5 réponses à “Mais, tu crois quoi ?

  1. D’accord dans le contexte d’un contrôle, pour citer le cas le plus léger. Mais lors d’une intervention qui se veut efficace, le tutoiement est une technique parmi d’autre pour s’imposer, et à mon avis il serait exagéré de la critiquer. Les règles de respect qui sont appropriées lors d’un match de boxe font partie du fair-play, mais en cas de confrontation pouvant dégénérer brutalement dans une situation d’intervention, il ne s’agit pas d’un sport organisé. Est-ce que l’on peut demander raisonnablement à un policier d’être capable de boire une gorgée de thé dans une fine tasse de porcelaine tenue entre deux doigts, tout en maintenant fermement de son autre main l’individu à maîtriser ?

    1. Merci pour votre réaction Dominic,

      précisément, ayant pu l’observer in vivo lors d’accompagnement de patrouilles sur le terrain avec situation difficile et dégénérescence, maintenir le vousoiement de la part du policier augmente l’effet de désescalade.

      Je n’exclus pas, dans des situations très particulières, qu’un policier puisse tutoyer pour l’effet de surprise. Mais dans tel cas, nous ne serions plus en communication mais en coercition ou légitime défense.

      J’ai aussi observé que le tutoiement policier pouvait excité et, auprès de la partie adverse, encouragé la rixe.

      Bien à vous,

      Frédéric Maillard

      1. Merci pour votre réponse où vous tenez compte des situations où le tutoiement peut être un choix volontaire qui vise un but précis, au même titre d’ailleurs que le ton de la voix ou une attitude déterminée, qui eux aussi dénoteraient d’un manque de respect dans un contexte qui ne le justifierait pas.
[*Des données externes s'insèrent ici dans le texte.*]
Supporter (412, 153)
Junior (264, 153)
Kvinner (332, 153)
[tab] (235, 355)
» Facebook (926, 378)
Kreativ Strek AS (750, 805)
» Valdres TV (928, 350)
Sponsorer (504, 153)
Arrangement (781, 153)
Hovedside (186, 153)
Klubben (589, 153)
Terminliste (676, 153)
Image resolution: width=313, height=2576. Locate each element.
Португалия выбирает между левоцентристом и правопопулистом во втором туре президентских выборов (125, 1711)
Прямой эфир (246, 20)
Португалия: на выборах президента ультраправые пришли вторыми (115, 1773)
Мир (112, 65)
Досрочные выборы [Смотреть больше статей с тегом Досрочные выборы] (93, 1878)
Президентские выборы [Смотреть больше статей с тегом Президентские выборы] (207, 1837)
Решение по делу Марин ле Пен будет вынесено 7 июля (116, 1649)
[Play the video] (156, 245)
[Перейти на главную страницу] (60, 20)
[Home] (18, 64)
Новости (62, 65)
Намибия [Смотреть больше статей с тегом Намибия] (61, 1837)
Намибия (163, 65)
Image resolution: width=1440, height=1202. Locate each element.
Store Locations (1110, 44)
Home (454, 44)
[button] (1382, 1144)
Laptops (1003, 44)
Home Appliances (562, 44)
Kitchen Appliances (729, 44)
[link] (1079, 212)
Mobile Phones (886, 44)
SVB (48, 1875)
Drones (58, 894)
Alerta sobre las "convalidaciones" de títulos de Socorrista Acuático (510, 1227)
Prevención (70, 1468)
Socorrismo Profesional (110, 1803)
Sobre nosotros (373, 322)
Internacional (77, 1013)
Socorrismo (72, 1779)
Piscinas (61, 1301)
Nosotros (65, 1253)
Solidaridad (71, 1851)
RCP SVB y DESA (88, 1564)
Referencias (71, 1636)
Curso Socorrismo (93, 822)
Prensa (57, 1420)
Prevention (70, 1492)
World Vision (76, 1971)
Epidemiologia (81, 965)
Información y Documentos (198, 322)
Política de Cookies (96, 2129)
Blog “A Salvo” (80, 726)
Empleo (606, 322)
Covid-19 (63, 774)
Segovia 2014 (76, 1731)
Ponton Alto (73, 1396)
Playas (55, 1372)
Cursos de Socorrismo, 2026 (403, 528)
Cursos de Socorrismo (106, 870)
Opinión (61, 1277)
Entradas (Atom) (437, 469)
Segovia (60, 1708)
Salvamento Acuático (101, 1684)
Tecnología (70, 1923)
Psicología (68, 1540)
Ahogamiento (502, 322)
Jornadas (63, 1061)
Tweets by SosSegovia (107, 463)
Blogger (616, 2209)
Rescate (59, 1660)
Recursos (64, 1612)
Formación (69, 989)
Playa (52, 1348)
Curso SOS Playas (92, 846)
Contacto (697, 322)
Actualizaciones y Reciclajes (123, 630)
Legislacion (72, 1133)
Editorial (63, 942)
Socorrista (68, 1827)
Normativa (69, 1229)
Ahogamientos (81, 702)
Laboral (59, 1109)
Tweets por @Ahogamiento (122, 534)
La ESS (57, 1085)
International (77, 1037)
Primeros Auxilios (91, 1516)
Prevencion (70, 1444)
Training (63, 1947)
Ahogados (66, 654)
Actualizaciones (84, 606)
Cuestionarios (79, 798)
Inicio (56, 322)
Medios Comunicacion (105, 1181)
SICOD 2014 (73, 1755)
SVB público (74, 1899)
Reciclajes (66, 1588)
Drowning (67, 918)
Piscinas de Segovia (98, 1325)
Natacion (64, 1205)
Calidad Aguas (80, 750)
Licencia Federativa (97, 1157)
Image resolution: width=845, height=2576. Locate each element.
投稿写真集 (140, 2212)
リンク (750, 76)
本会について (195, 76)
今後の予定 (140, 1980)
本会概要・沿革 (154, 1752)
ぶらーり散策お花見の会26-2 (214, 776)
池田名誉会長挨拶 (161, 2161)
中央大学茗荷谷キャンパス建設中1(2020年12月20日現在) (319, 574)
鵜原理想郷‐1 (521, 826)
Il serait à mon avis important de relever parfois, que le métier de policier est une activité à risque qui demande une bonne résistance, et de mettre ses poings dans ses poches bien plus souvent que le simple citoyen qui traverse des journées nettement plus tranquilles. Vous êtes sur le terrain, vous en êtes conscient, mais cela n’est pas évident pour bon nombre de personnes qui tendent à nier cette réalité, avec parfois une aisance déconcertante, pas même par manque d’honnêteté, mais pour s’offrir une confortable ignorance où elles se situent au bon endroit dans ce paysage inventé. On n’apprécie pas moins, en sens inverse, l’amplification des dangers à laquelle se livrerait le policier dans ses récits à ses amis non-policiers. Et cela, je l’ai entendu un jour de la part du même policier qui avait déclaré : « Tout le monde sait que nous, les policiers, nous sommes racistes ! » Cette fois-là il avait décidé de souffler sur les braises : « La Place du Tunnel* ? Tard le soir ? Oui, j’y vais… Mais pas sans mon arme ». Des deux côtés, police et public, ces manipulations pauvres et faciles font du tort. Vous pouvez à mon avis contribuer, en parallèle à vos articles, à donner un juste éclairage. Ce ne sera jamais inutile, même si cela ne concerne pas directement les sujets que vous abordez en particulier.